Un programme privilégié possède davantage de droits que l’utilisateur qui le lance.

C’est notamment le cas des programmes :

Code: Select all

setuid
setgid
Les notions de :

Code: Select all

UID réel
UID effectif
UID sauvegardé
setuid()
seteuid()
setresuid()
ont déjà été étudiées dans le cours précédent :

Privilèges des processus Linux : UID, EUID, SUID et sécurité

Nous ne les reprendrons donc ici que très brièvement.

Le but de ce cours est de comprendre :
  • comment réduire les risques liés aux programmes privilégiés ;
  • comment éviter de donner tous les droits de root ;
  • comment utiliser les capabilities Linux.

1. Principe du moindre privilège

Un programme doit posséder uniquement les droits nécessaires et uniquement pendant la durée nécessaire.

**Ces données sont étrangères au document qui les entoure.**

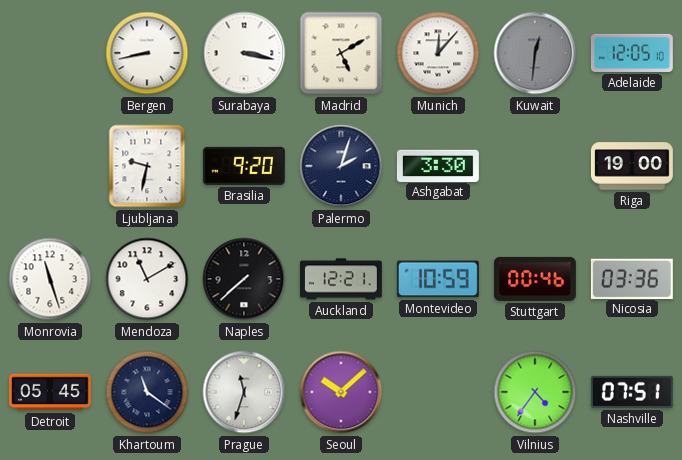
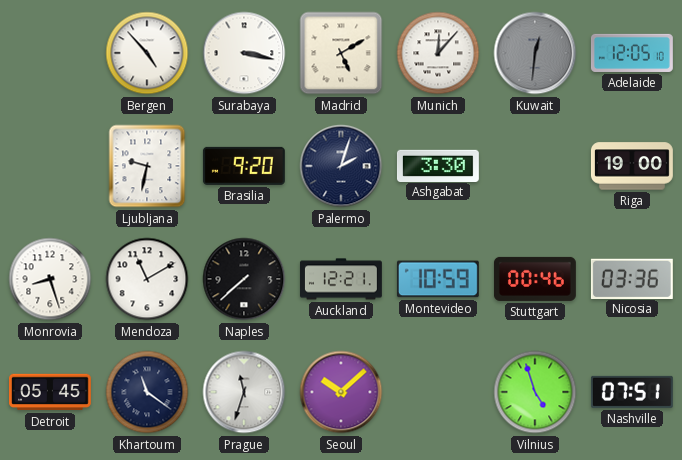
Bergen: 8:43 -> 4:53
Monrovia: 11:27 -> 8:27
Vilnius: 4:36 -> 4:57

Un programme privilégié doit donc :
  • effectuer le moins de code possible avec des privilèges élevés ;
  • abandonner temporairement ses privilèges pendant les opérations ordinaires ;
  • les supprimer définitivement lorsqu’ils ne sont plus utiles ;
  • toujours vérifier les valeurs de retour.
Exemple d’abandon temporaire :

Code: Select all

if (seteuid(getuid()) == -1)
{
    perror("seteuid");
    return 1;
}
Le programme peut parfois récupérer son UID effectif privilégié grâce à son UID sauvegardé.

Pour abandonner définitivement les privilèges, on peut utiliser une fonction comme :

Code: Select all

if (setresuid(getuid(), getuid(), getuid()) == -1)
{
    perror("setresuid");
    return 1;
}
Ces mécanismes sont détaillés dans le cours précédent.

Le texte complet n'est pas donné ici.